Гвидо ничего не спрашивал, весь его облик отражал то внимание, с которым он слушал полковника. Сам же Судыко, очевидно находил это забавным, окрашивать своё повествование в некие нарративные тона, поэтому он то и дело делал паузы, театральные обороты и занимался сторонним делом, подбирая краски и другие предметы с пола. Со стороны всё это выглядело так, будто полковник рассказывал о чём-то обыденном.
Судыко похоже увлёкся подбором красок, которые в своих пластиковых футлярах были до того разбросаны по полу. Полковник подбирал их, заглядывал внутрь, чтобы убедиться, что цвета соответствуют указанным на самих футлярах. Затем мужчина выпрямился, подбоченился и оценивающе огляделся.
– Где-то должна быть моя палитра….
– Вы, кажется, отвлеклись. – Гвидо напомнил полковнику о своём присутствии.
Судыко посмотрел на мужчину и улыбнулся.
– Дальше просто мне трудно рассказывать вам о том, о чём я сам знаю только со слов других людей. Я привык полагаться на проверенные источники, а те источники проверить мне не удалось. В общем, я уже был по горло занят своими проблемами здесь, когда узнал, что Серёга Корнее попал в какую-то переделку с местными. То ли он докопался до чего-то такого, что ему нельзя было знать, или же попросту сунул свой нос не туда, куда следовало. Трудно сказать. Известно, что часть его группы, те специалисты, что с ним находились в очередном полевом исследовании, подверглись агрессии со стороны местных. Имея при себе оружие, группе удалось отбиться, но нескольких человек они потеряли безвозвратно, ещё двое отделались колото-резанными ранами, они и вытащили майора Корнеева. Он получил серьёзное ранение и его требовалось срочно госпитализировать для хирургического вмешательства. Время шло на часы, а ближайший борт ожидался не ранее чем через шестнадцать часов. Считай обречён!

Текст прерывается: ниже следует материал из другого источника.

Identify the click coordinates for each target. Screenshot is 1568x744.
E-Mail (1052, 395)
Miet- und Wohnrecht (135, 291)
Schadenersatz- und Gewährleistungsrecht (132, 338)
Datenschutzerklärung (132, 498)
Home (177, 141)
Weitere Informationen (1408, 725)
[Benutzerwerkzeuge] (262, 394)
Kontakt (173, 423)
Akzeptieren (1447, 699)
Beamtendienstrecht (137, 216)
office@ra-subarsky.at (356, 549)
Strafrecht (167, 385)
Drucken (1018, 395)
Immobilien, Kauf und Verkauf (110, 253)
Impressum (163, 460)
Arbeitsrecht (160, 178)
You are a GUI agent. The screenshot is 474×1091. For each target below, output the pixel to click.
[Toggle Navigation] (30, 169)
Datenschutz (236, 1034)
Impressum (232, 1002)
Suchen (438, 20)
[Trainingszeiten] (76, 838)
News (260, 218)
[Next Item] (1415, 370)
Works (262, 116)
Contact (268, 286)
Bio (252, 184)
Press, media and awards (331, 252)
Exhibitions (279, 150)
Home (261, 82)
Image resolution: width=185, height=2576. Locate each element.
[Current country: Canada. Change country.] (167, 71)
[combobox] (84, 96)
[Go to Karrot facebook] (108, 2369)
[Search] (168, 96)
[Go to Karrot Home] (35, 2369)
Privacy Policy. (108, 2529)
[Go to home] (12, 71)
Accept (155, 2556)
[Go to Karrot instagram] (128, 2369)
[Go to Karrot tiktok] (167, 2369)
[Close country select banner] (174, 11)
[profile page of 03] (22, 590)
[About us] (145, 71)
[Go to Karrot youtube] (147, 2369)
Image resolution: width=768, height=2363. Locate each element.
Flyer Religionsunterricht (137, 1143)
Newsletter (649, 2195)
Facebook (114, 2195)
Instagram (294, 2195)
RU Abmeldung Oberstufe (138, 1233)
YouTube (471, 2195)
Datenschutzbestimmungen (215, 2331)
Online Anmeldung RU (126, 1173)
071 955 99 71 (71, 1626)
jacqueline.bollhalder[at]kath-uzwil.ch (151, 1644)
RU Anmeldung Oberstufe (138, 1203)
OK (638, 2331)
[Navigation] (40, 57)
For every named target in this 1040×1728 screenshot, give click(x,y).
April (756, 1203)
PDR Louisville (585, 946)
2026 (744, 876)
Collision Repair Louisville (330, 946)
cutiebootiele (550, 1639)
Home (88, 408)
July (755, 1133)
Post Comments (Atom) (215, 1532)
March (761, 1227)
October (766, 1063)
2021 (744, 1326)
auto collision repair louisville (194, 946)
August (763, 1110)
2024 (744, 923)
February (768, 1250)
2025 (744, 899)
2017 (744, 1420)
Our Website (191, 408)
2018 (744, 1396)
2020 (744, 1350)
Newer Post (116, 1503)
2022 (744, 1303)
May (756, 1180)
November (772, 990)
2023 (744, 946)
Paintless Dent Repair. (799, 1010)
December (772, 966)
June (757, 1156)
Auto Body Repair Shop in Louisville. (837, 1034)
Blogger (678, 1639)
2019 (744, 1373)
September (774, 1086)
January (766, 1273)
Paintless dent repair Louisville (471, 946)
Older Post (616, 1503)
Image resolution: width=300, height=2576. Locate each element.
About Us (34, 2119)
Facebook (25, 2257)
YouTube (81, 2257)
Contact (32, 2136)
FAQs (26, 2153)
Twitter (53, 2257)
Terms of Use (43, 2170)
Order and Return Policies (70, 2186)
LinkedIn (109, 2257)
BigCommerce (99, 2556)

Судыко вернулся к подоконнику, допил содержимое бокала, виски закончились, оставляя на дне прозрачного стеклянного сосуда лёгкий оттенок медового цвета.
– Кристоф Равьер, который то-ли из-за доброты душевной, а скорее по собственной глупости, заявил, что их специалисты уже какое-то время работали с жрецами Бурпа. – при этих словах Судыко посмотрел на Гвидо – Британцы подобрались очень близко, и им удалось получить доступ к очень ценной информации. В частности, речь шла о каком-то препарате, который местные шаманы научились изготавливать из определённых ингредиентов, произрастающих в отдельных уголках данного региона. На первый взгляд, это было средство, встречающееся у многих культур исповедующих культ смерти. Ведь препарат, будучи применённым на человеке, попросту умертвлял его. Наши специалисты, как позже выяснилось, проигнорировали этот аспект, полагая, что это некий местный яд для умерщвления. Знаешь, у целого ряда широко-известных культур, в обществе были приняты такие явления, как герантоцид или инфантицид50. Иногда сразу оба механизма находили применение.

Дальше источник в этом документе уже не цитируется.